Douglas St. John

Personal information
- Full name: Douglas Stuart St. John
- Born: 26 February 1928 Nelson, New Zealand
- Died: 11 July 1992 (aged 64) Ōtāne, Hawke's Bay, New Zealand
- Batting: Right-handed
- Role: Batsman

Domestic team information
- 1946/47–1950/51: Otago
- 1952/53–1955/56: Wellington
- FC debut: 1 January 1947 Otago v Auckland
- Last FC: 10 February 1956 Wellington v West Indies

Career statistics
| Competition | First-class |
| Matches | 34 |
| Runs scored | 1,236 |
| Batting average | 20.94 |
| 100s/50s | 0/5 |
| Top score | 88 |
| Balls bowled | 84 |
| Wickets | 0 |
| Bowling average | – |
| 5 wickets in innings | – |
| 10 wickets in match | – |
| Best bowling | – |
| Catches/stumpings | 21/– |
- Source: CricketArchive, 15 September 2009

= Douglas St. John =

New Zealand cricketer

Douglas Stuart St John (26 February 1928 – 11 July 1992) was a New Zealand sportsman who played field hockey for the New Zealand national team and first class cricket for Otago and Wellington between the 1946–47 and 1956–57 seasons. A right-handed batsman, St. John played 34 first-class matches, scoring 1,236 runs at 20.94 with five half-centuries.

==Career==
Doug St John was born at Nelson in 1928 and attended Otago Boys' High School, where he won the award for most improved player in the cricket team in his second-last year, 1944. He went on to study commerce at the University of New Zealand.

St. John made his debut on 1 January 1947, against Auckland. Batting at six for Otago, he scored 28 and 31, and took two catches but could not stave off a one wicket defeat. He went on to play two more matches that season; scoring eight and eight not out against Wellington on 31 January, six and 25 in a drawn game against the Marylebone Cricket Club on 25 March. He ended his first season with 106 runs from three matches at 21.20, with a best of 31.

At the start of the next season, St. John scored 85 and five not out against Wellington on Christmas Day. He would go on to play five matches in total, scoring a career-best 278 runs at 34.75, with two half centuries. He was selected to play for South Island in the match against North Island at the end of the season, scoring 47 and 63. His batting and sharp fielding in the match were noted, and he was named alongside John Reid as a promising player who might be selected to tour England in 1949.

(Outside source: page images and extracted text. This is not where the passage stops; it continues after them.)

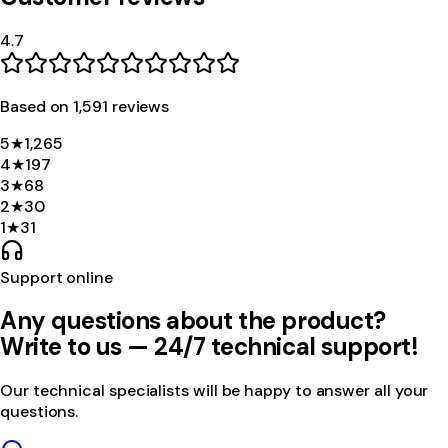
4.7
Based on
1,591
review
s
5
★
1,265
4
★
197
3
★
68
2
★
30
1
★
31
Support online
Any questions about the product?
Write to us — 24/7 technical support!
Our technical specialists will be happy to answer all your
questions.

He struggled with the bat during the next few seasons, scoring only 102 runs during 1948/49 at 20.40 with a best of 53, and 117 during 1950/51 at 16.71, followed by 92 runs at 13.13 and 146 runs at 18.25 during his first two seasons at Wellington. He improved, however, during the 1954/55 season, where he scored 213 runs at 21.30, including a career-best 88 in 116 minutes against Central Districts on 7 January 1955. Opening the batting - as he often did after moving to Wellington - St. John's 88 was bettered only by Test cricketer John Reid's 106 as Wellington pursued Central Districts' first innings score of 183 all out. St. John made 15 more runs in the second innings as Wellington reached victory by four wickets.

The following season was to be his last, however, and saw St. John play five matches, scoring 182 runs at 20.22 with a best of 52 - his only half century of the season, which came in his final match. He bowed out on 10 February 1956, against a touring West Indies team that included Garfield Sobers. St. John scored his 52 in the first innings before being caught by Sobers, and made 19 as Wellington were forced to follow on and fell to an innings defeat.

St. John worked as a solicitor. He died at Ōtāne in Hawke's Bay in 1992 at the age of 64. An obituary was published in the 1996 edition of the New Zealand Cricket Almanack.